In much of Christian spirituality, waiting is treated as a virtue—Advent waiting, prayerful waiting, hopeful waiting. But that language can sometimes feel abstract, almost decorative. It does not always account for the body. For the nervous system. For the long fluorescent hours in hospital wards. For the way time stretches, distorts, or presses against the ribs when you are neurodivergent.

Waiting was written from within that embodied reality.

For those of us who are neurodivergent, waiting is rarely neutral. Anticipation can flood the system. Uncertainty can feel physically loud. Transitions are not gentle doorways but thresholds that scrape. Medical systems, train timetables, social cues, transplant lists—they ask for patience in ways that often disregard sensory intensity, pattern-thinking, or the deep need for clarity.

And yet Scripture is saturated with waiting.

“Those who wait upon the Lord…”

The groaning of creation in Romans.

The long silence between prophets.

The women waiting at the tomb before dawn.

Waiting, biblically, is not passivity. It is charged space. It is the tension between promise and fulfillment. It is the place where the body learns that hope is not the same as control.

In this poem, waiting happens beside railway tracks and dialysis pumps, in cafés and winter fields, along the slow bend of the River Barrow. God is not encountered in spectacle but in repetition—in breath, in landscape, in the steady hum of machinery that keeps a body alive. The holy is not elsewhere. It is here, in the ordinary endurance of a nervous system learning not to flee its own uncertainty.

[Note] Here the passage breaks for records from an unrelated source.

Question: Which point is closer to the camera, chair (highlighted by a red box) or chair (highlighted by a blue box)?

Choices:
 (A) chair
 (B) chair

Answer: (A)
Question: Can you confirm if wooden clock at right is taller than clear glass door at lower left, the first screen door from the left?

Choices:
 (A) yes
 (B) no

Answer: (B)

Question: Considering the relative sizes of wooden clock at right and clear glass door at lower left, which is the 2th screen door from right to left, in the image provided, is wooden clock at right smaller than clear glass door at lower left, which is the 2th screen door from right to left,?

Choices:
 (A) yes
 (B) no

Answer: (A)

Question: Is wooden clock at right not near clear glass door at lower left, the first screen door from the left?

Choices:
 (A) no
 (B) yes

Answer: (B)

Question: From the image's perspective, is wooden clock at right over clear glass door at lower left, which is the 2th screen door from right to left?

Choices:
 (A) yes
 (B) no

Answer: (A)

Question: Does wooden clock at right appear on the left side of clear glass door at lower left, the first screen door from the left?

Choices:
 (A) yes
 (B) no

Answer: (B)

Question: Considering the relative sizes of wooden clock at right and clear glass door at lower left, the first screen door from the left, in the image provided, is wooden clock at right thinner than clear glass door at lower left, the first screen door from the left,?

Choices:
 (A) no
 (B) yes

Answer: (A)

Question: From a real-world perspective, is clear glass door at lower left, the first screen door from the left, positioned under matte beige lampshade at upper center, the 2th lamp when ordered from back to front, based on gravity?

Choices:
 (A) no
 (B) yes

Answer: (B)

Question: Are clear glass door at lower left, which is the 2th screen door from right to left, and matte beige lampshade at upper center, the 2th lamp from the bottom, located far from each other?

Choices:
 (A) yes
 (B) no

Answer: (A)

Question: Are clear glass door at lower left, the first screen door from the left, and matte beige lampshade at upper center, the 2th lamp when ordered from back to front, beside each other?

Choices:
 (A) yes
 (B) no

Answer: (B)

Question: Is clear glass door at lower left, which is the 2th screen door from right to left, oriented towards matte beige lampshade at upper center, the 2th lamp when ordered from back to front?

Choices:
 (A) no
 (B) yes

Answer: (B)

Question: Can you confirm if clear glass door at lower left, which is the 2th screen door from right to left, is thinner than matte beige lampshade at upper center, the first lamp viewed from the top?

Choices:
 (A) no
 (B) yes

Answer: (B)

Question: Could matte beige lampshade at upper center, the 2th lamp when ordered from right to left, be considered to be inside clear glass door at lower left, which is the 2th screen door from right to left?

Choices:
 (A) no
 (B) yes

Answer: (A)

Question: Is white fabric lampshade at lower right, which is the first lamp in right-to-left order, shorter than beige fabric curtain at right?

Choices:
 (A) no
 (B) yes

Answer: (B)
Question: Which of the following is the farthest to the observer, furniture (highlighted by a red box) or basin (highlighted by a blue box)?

Neurodivergent spirituality often carries an acute sensitivity—to light, to pattern, to sound, to atmosphere. That sensitivity can make waiting harder. But it can also make it sacramental. The hum of a ward becomes a litany. The rhythm of a pump becomes a kind of psalm. The bending river becomes theology: movement without haste, persistence without violence.

Waiting, in this sense, is not wasted time.

It is formation.

It is the slow shaping of trust in a body that would rather resolve the tension immediately. It is learning that God is present not only in arrival but in suspension. Not only in healing, but in the long in-between.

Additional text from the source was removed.